Transgrud, 2020 WL 5650734, at *6.
To the extent that the releases in Cupps and Transgrud state the signer
releases “any” or “all” claims against the releasee, Avenarius’s release “from any
and all claims, demands, rights, causes of action and judgments of whatsoever,
kind and nature” is similar. But the similarities are superficial. The release in
Cupps is limited to waiver of damage claims against an agency customer for “work
related injury.” 2019 WL 156583, at *1. It further specifies that “my sole legal
remedies in the event of a work related injury will be the [agency’s] workers’

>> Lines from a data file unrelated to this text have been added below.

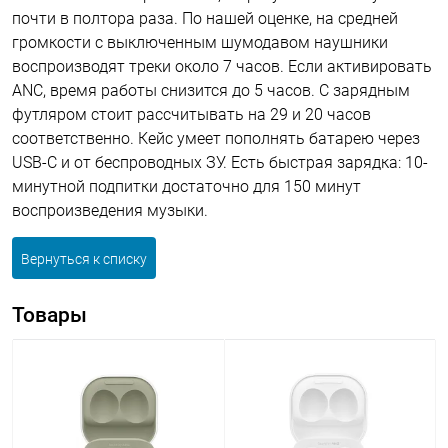
почти в полтора раза. По нашей оценке, на средней
громкости с выключенным шумодавом наушники
воспроизводят треки около 7 часов. Если активировать
ANC, время работы снизится до 5 часов. С зарядным
футляром стоит рассчитывать на 29 и 20 часов
соответственно. Кейс умеет пополнять батарею через
USB-C и от беспроводных ЗУ. Есть быстрая зарядка: 10-
минутной подпитки достаточно для 150 минут
воспроизведения музыки.
Вернуться к списку
Товары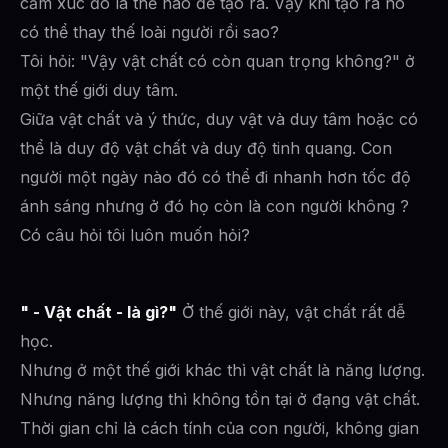
cảm xúc đó là thế nào để tạo ra. Vậy khi tạo ra nó
có thể thay thế loài người rồi sao?
Tôi hỏi: "Vậy vật chất có còn quan trọng không?" ở
một thế giới duy tâm.
Giữa vật chất và ý thức, duy vật và duy tâm hoặc có
thể là duy độ vật chất và duy độ tinh quang. Con
người một ngày nào đó có thể đi nhanh hơn tốc độ
ánh sáng nhưng ở đó họ còn là con người không ?
Có câu hỏi tôi luôn muốn hỏi?
" - Vật chất - là gì?"
Ở thế giới này, vật chất rất dễ
học.
Nhưng ở một thế giới khác thì vật chất là năng lượng.
Nhưng năng lượng thì không tồn tại ở đạng vật chất.
Thời gian chỉ là cách tính của con người, không gian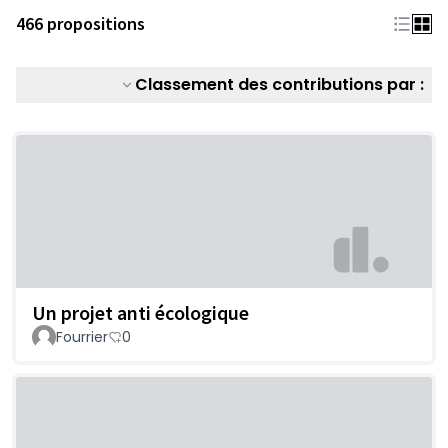
466 propositions
Classement des contributions par :
Un projet anti écologique
Fourrier
0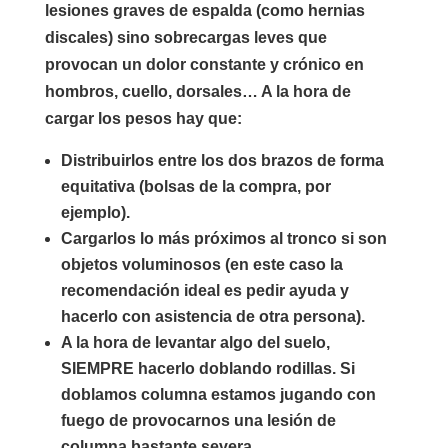
lesiones graves de espalda (como hernias
discales) sino sobrecargas leves que
provocan un dolor constante y crónico en
hombros, cuello, dorsales… A la hora de
cargar los pesos hay que:
Distribuirlos entre los dos brazos de forma
equitativa (bolsas de la compra, por
ejemplo).
Cargarlos lo más próximos al tronco si son
objetos voluminosos (en este caso la
recomendación ideal es pedir ayuda y
hacerlo con asistencia de otra persona).
A la hora de levantar algo del suelo,
SIEMPRE hacerlo doblando rodillas. Si
doblamos columna estamos jugando con
fuego de provocarnos una lesión de
columna bastante severa.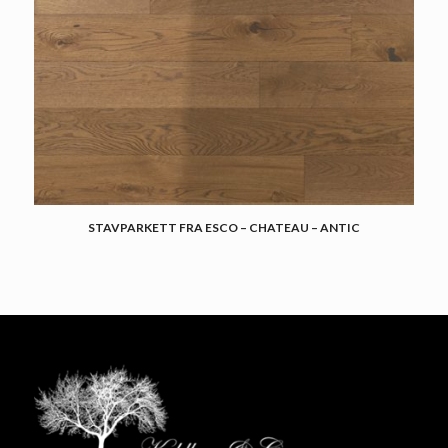
STAVPARKETT FRA ESCO – CHATEAU – ANTIC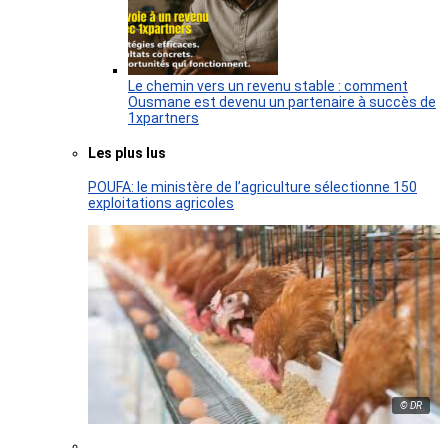
Le chemin vers un revenu stable : comment
Ousmane est devenu un partenaire à succès de
1xpartners
Les plus lus
POUFA: le ministère de l’agriculture sélectionne 150
exploitations agricoles
© DR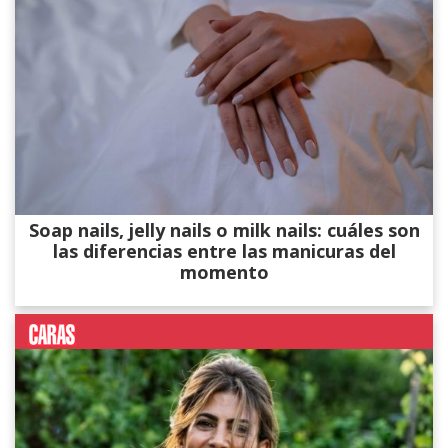
Soap nails, jelly nails o milk nails: cuáles son
las diferencias entre las manicuras del
momento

compensation insurance.” Id. The release in Transgrud applies only to damage
claims “arising out of or related to Passenger riding in the equipment” and “with
respect to the authorized transportation.” 2020 WL 5650734, at *1. The document
also specifies that “that Passenger is not an employee of V&M or an independent
contractor” and that the employer “will not provide a policy of insurance that
provides coverage, including workers’ compensation coverage, for Passenger or
Passenger’s property.” Id. 12
The release Avenarius signed uses the broadest language possible,
waiving damage claims “arising from and by reason of any and all known and
unknown, foreseen and unforeseen physical or mental injuries and
consequences.” It applies to injuries that “may be suffered by [Avenarius] during
the . . . [ILEA] training program” without specifying the nature of those injuries. The
only additional specification is a statement that the program would include
“physical fitness testing.” Avenarius was also required to place her initials next to
statements that further reference her physical and mental fitness and a “rigorous
physical training program.” One statement required that Avenarius inform the
instructors immediately of “any injuries or other problems” she suffers that “may in
any way affect [her] safely completing the training program.” The statement
implies that Avenarius would be at risk of injuries inherent to her rather than ones
from external sources. Another statement says that Avenarius acknowledges and
assumes “all risk of injury inherent in my participation in this training program” but,
again, does not specify the risks encompassed. There is no clear expression of
Avenarius’s intent to release the State from liability for claims related to the
negligent acts of ILEA or its instructors, either in the express language of the
release or the context provided. Because we will not find such intent unless clearly
and unambiguously expressed, we agree that the release does not apply to claims
of negligence by ILEA or its instructors. On this basis, the district court properly
denied the State’s motion for partial summary judgment.6
AFFIRMED.
6 Because we affirm on this ground, we need not address Avenarius’s claims that
the waiver is not enforceable as a contract of adhesion or against public policy.